Il capo dell’ultradestra da imputato all’Aja a “giudice” nel reality

Già sotto processo per crimini contro l’umanità, Šešelj si è presentato con la toga in un popolare programma tv

Da fautore dell’idea della Grande Serbia alla sbarra degli imputati del Tribunale internazionale per l’ex Jugoslavia (Tpi). Fino a una controversa tappa in tv, come “giudice” in un reality show, vestito in maniera molto simile a quella di un togato della Corte dell’Aja. Per farsi beffe - e neanche troppo velatamente - del Tribunale. A Belgrado sta facendo assai discutere lo sbarco sul piccolo schermo di una delle “anime nere” della politica nazionale, Vojislav Sešelj, ex vicepremier e leader storico del Partito radicale serbo, 8% alle ultime elezioni, 22 seggi in Parlamento, trascorsi da ultranazionalista nei bui Anni Novanta, undici anni passati in una cella dell’Aja in attesa di giudizio per crimini contro l’umanità prima di venire assolto in primo grado nel marzo 2016. Sešelj, da sempre celebre per i suoi atteggiamenti sopra le righe, sta facendo di nuovo parlare di sé dopo essere entrato nel seguitissimo reality “Zadruga”, sorta di Grande Fratello trash che va in onda su uno dei canali più popolari nel Paese, la Tv Pink, filogovernativa e guidata dal chiacchierato tycoon Zeljko Mitrović.

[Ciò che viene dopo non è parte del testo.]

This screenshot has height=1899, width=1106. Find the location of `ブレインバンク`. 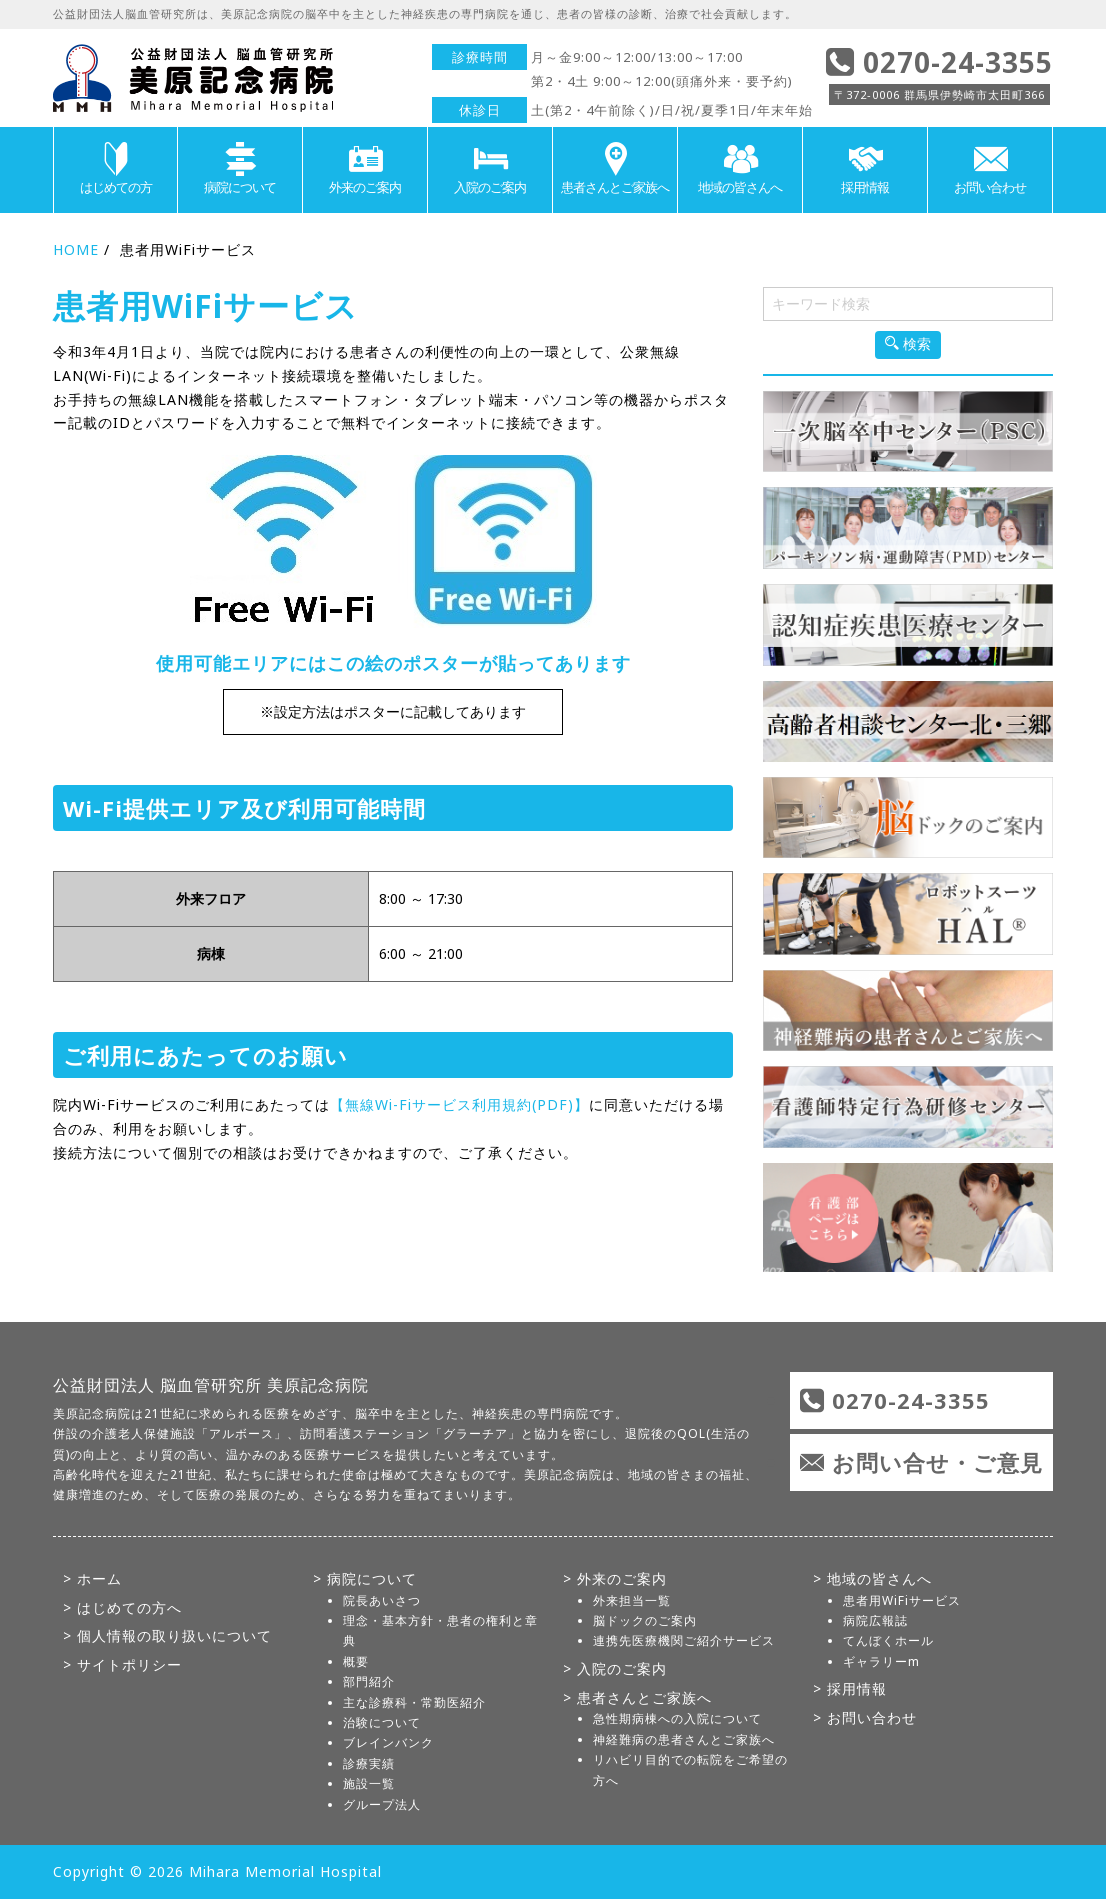 ブレインバンク is located at coordinates (388, 1742).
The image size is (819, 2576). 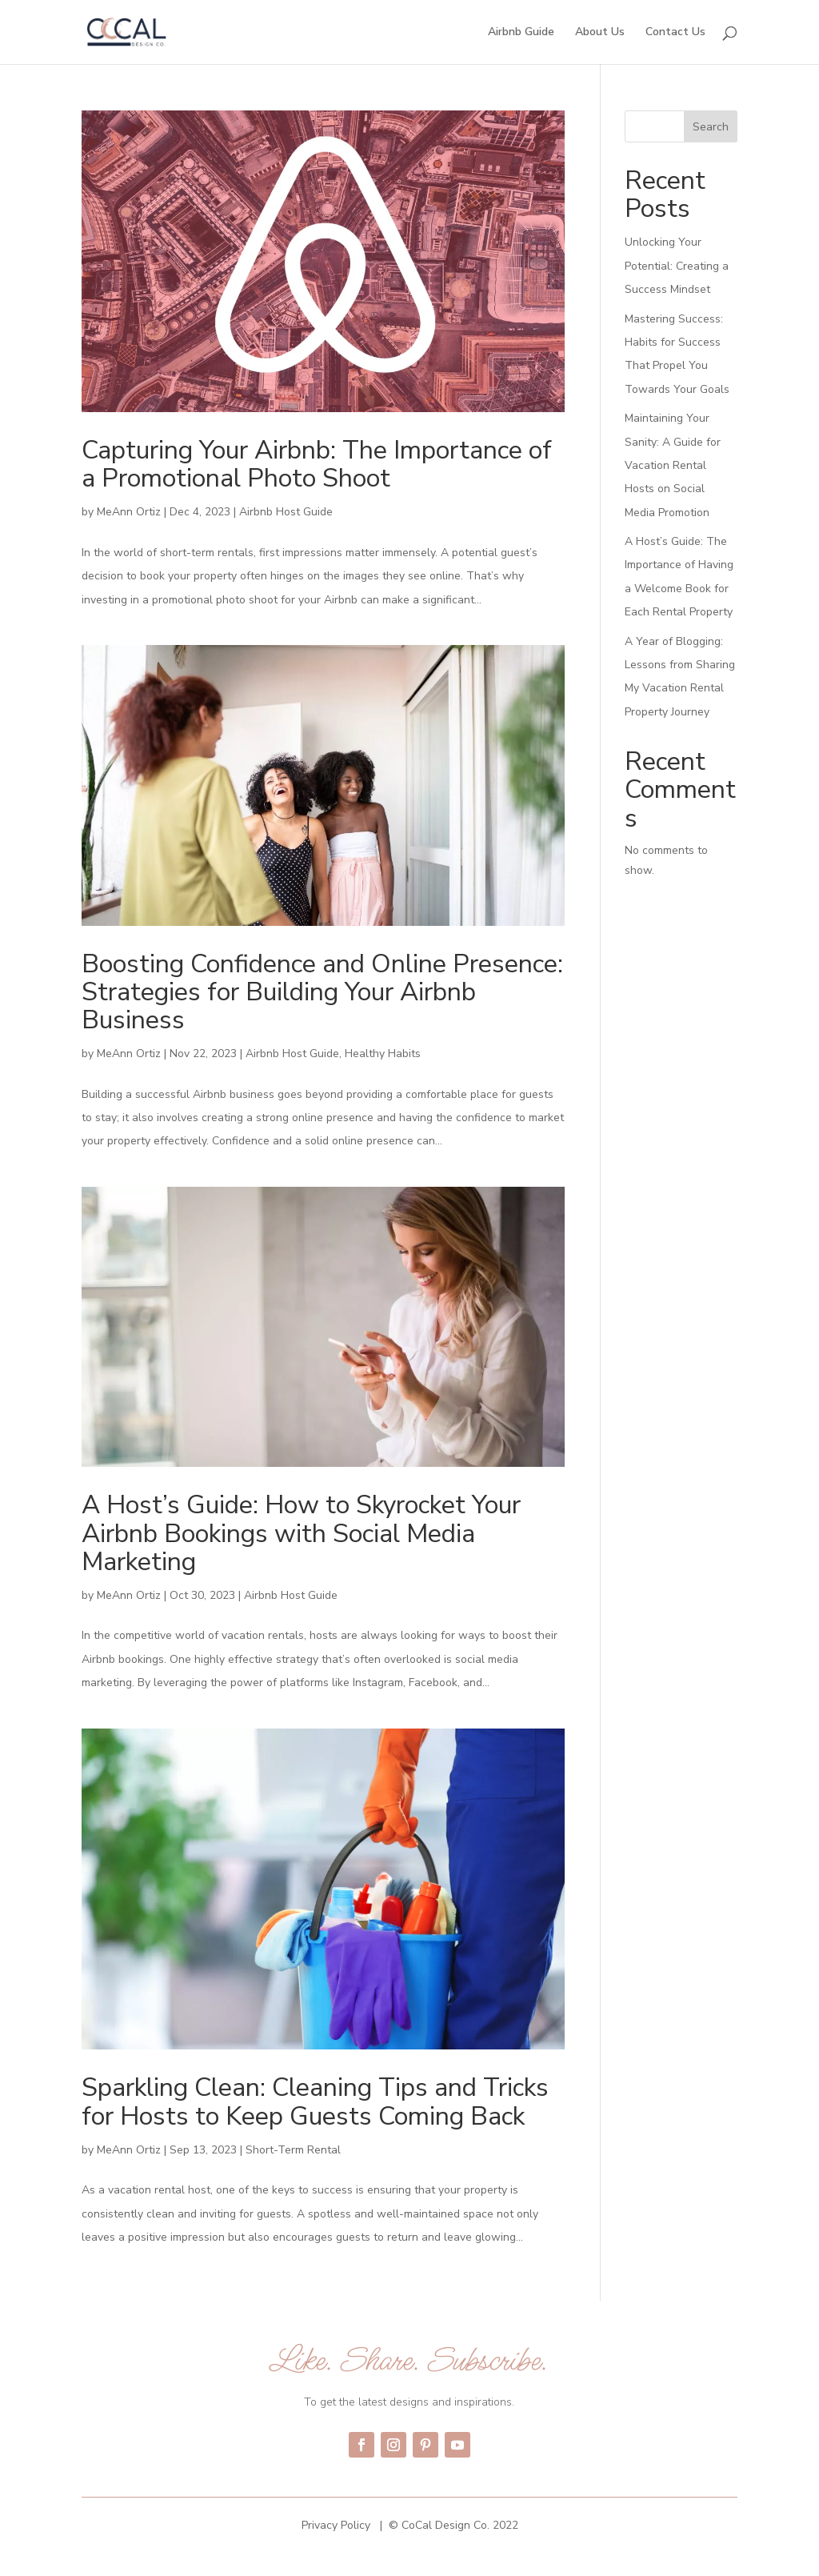 What do you see at coordinates (293, 2149) in the screenshot?
I see `Short-Term Rental` at bounding box center [293, 2149].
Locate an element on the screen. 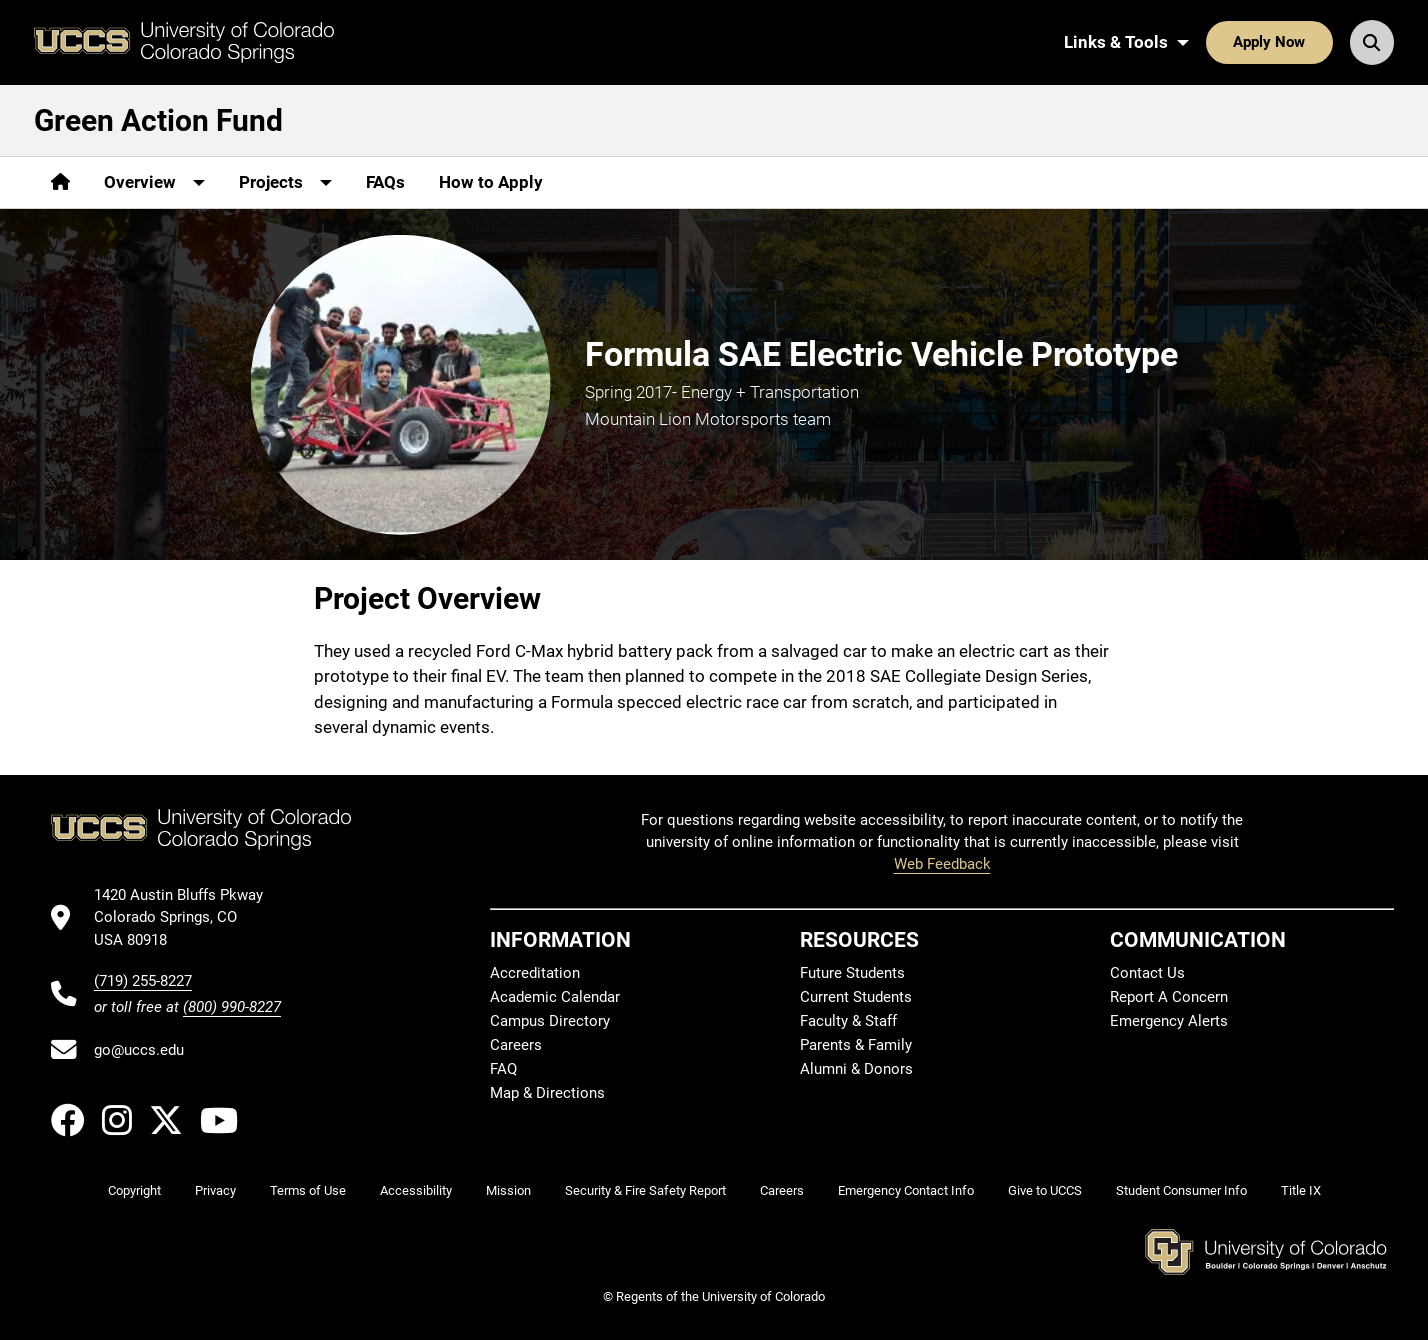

Non è la prima volta, per Sešelj, che aveva fatto un paio d’anni fa una comparsata in un altro show, “Farma”. Ma adesso Sešelj si è presentato in trasmissione come giudice, camuffato con una toga che richiama quella dei magistrati del Tribunale dell’Aja. Per il cammeo ha ottenuto «centomila euro», come ha rivelato lui stesso al quotidiano Kurir. La sua partecipazione si è limitata a qualche provocazione.

«C’è qualche bandiera Ue in giro? Devo saperlo per capire se devo bruciarla», ha detto con una battuta. Poi ha svolto il “compito” assegnatogli, quello di giudice in una decina di diatribe tra i concorrenti, in una serata in cui è salito alle stelle lo share di uno “spettacolo” che, fino a qualche giorno fa, ha visto concorrere tra gli altri un sospetto uxoricida, arrestato il giorno prima dell’apparizione di Sešelj, nonché ragazze poco vestite. È solo «un pagliaccio», lo ha attaccato la deputata Sanda Rasković Ivić, ex ambasciatrice serba in Italia: una posizione per la verità condivisa da tanti nel Paese, inclusi molti supporter radicali. Impossibile comprendere cosa abbia spinto Sešelj a esporsi in questo modo, se lo abbia fatto per soldi o solo per raccogliere qualche consenso tra gli spettatori di “Zadruga”.

Certo è che l’ultranazionalista serbo dovrebbe avere ben altri pensieri per la testa. E molto più seri. Ieri il Tpi ha chiesto al leader radicale serbo se abbia o meno intenzione di presentarsi all’Aja per un’udienza in cui si discuterà se dare luce verde al processo d’appello a suo carico, possibile dopo che la Procura aveva presentato nell’agosto 2016 ricorso contro l’assoluzione del leader radicale. Obiettivo, ribaltare la sentenza di primo grado, con la pronuncia di una condanna per colui che due decenni fa soffiò sul fuoco della violenza e della pulizia etnica in Croazia e in Bosnia-Erzegovina. Richiesta alla quale Sešelj aveva già risposto in passato, assicurando di «non avere intenzione» di presentarsi «volontariamente» di fronte alla Corte in Olanda per alcun procedimento.